In our work, we explore the impact of prompt template choice on the In-Context Learning performance of Large Language Models in various prediction and demonstration selection methods. As a first step towards mitigating this issue we propose Template Ensembles.
This repository contains the official code for our paper and the results of all our experiments.
Create a new Conda environment:
conda create --name templates python=3.8
conda activate templates
Install the dependencies:
pip install -r requirements.txt
In order to run experiments with LLaMA and LLaMA 2, you need to access weights of the corresponding model on the Hugging Face Hub model page (e.g. for LLaMA 2 7B)
Note that you may need to change --eval_batch_size
depending on the model and your hardware.
You may need to use more than 1 GPU for some models. In this case, you may also want to set --device_map balanced_low_0
(see Accelerate documentation for details)

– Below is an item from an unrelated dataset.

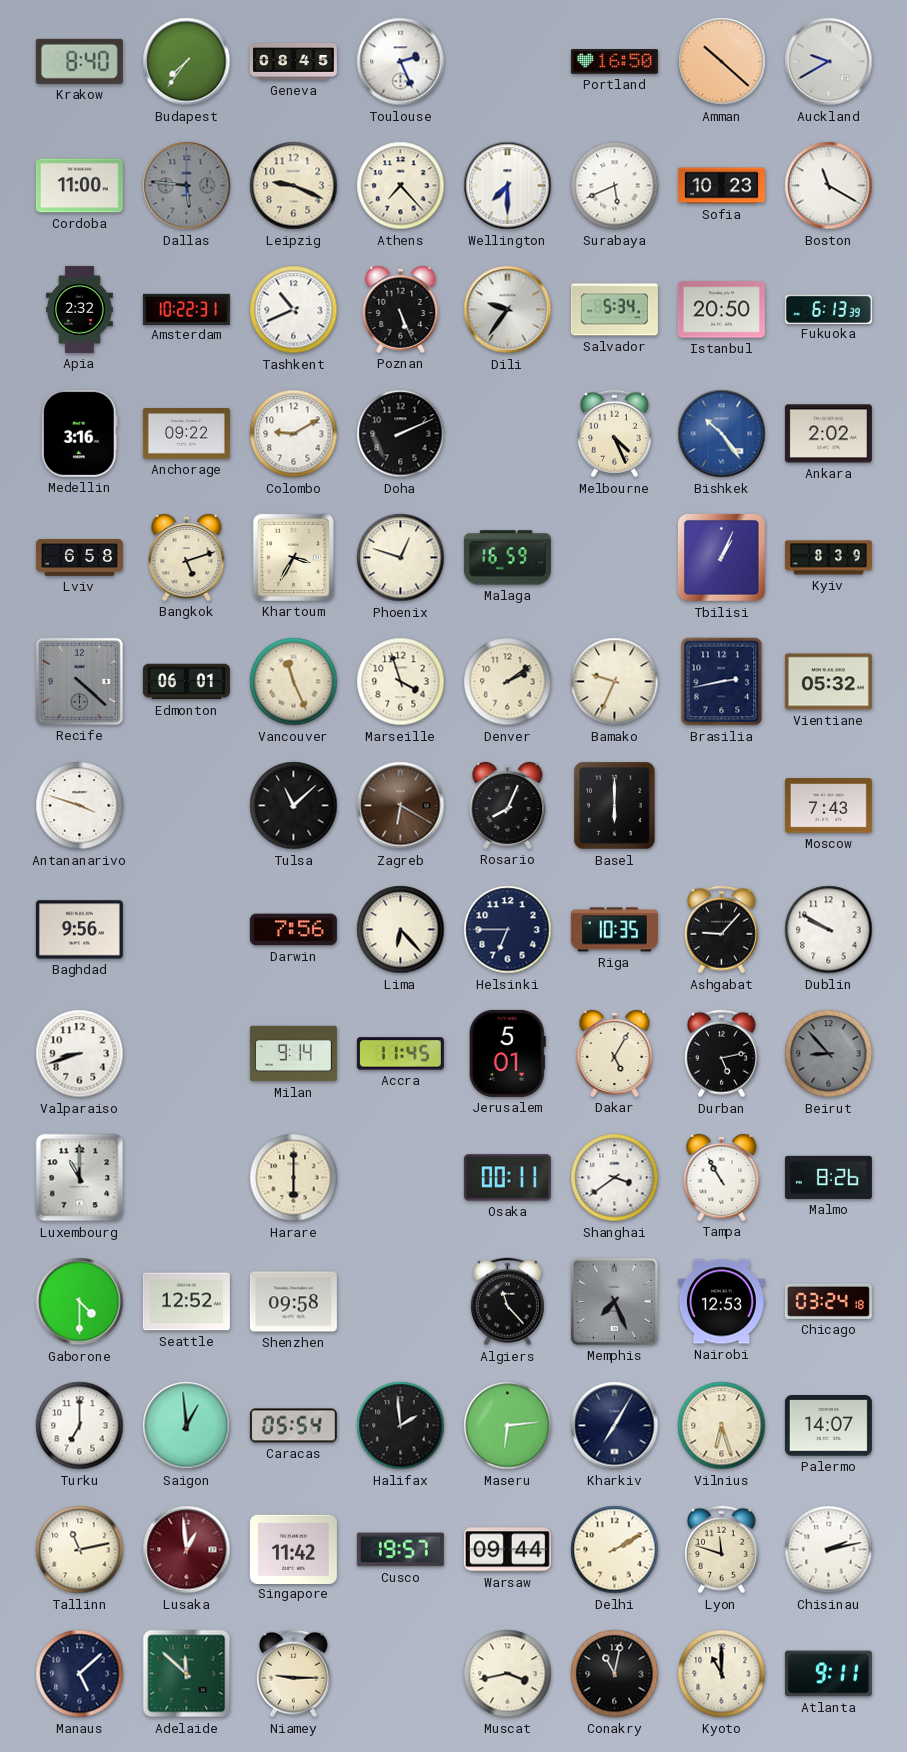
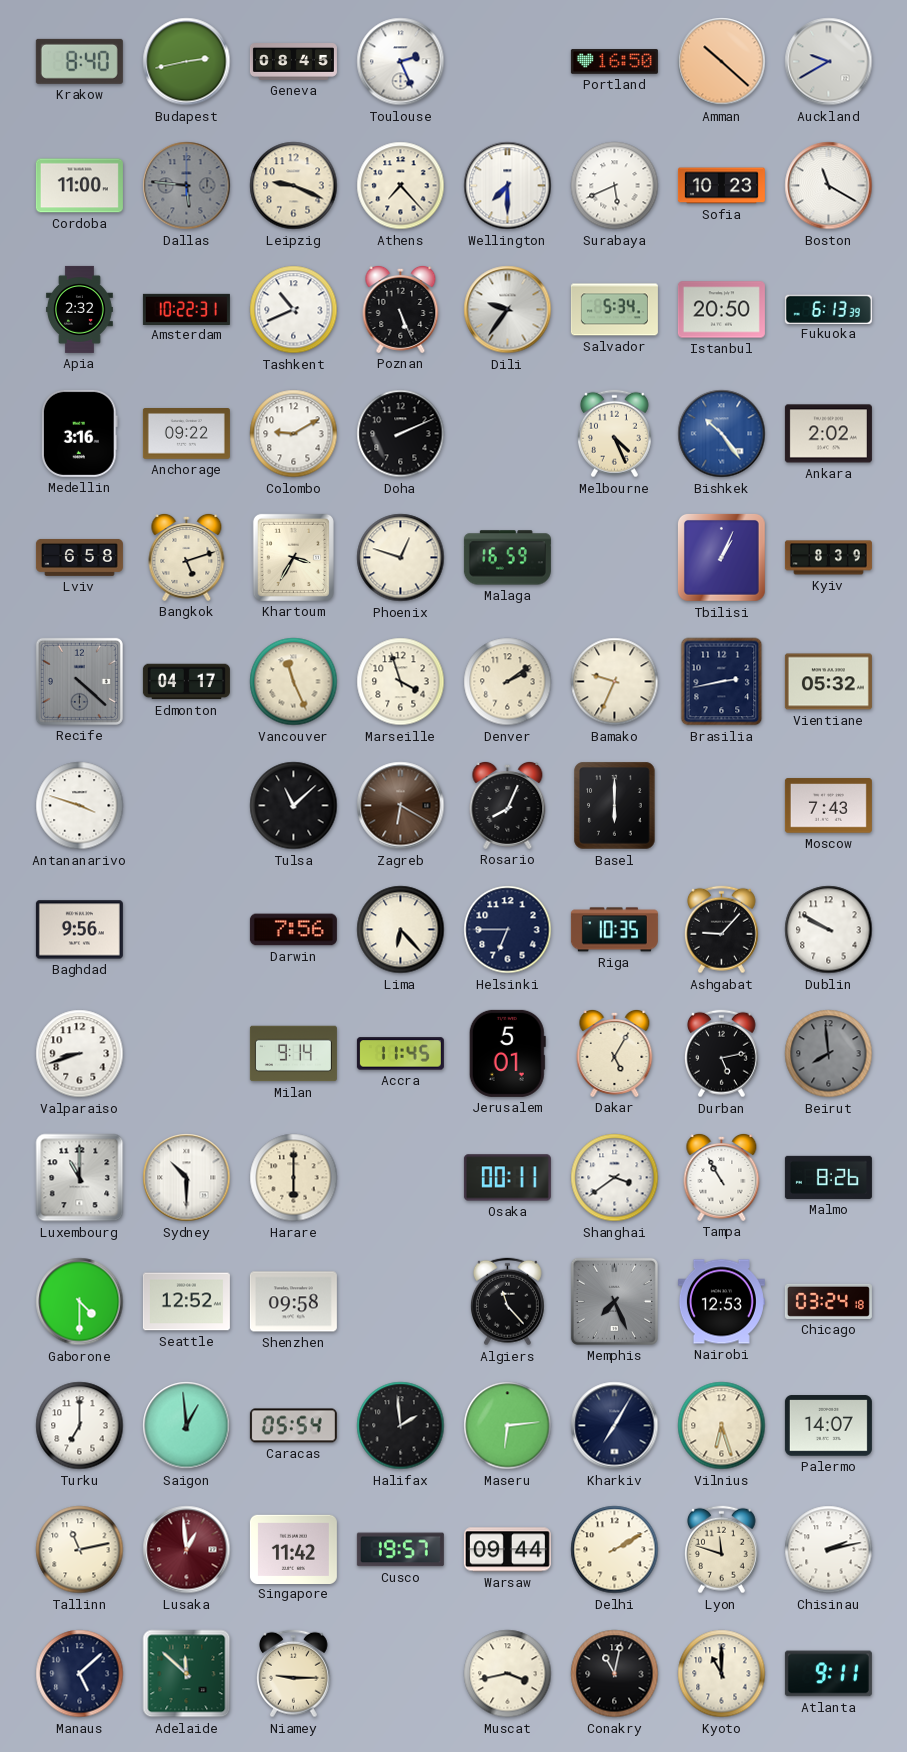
Budapest: 7:36 -> 2:43
Edmonton: 06:01 -> 04:17
Beirut: 8:53 -> 7:59
Sydney: none -> 10:30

To get the baseline results (0-shot or few-shot with the Random selection method and the Direct prediction method), run the following command:
python selection_methods.py \
-d [sst2/dbpedia/agnews/trec] \
-m {model} \
--seed 59 13 21 \
--num_shots [0/2/4] \
--save_dir {path_to_csv_with_results} \
--wandb_entity {your_wandb_account} \
--wandb_project {your_wandb_project} \
--prediction_method direct \
--eval_batch_size 16
python selection_methods.py \
-d [sst2/dbpedia/agnews/trec] \
-m {model} \
--seed 59 13 21 \
--num_shots 2 \
--save_dir {path_to_csv_with_results} \
--wandb_entity {your_wandb_account} \
--wandb_project {your_wandb_project} \
--prediction_method [direct/channel/calibrate] \
[--labels_loss] \
--eval_batch_size 16
--labels_loss
option is used to calculate loss only over labels' tokens. Use it for Channel and Calibrate prediction methods.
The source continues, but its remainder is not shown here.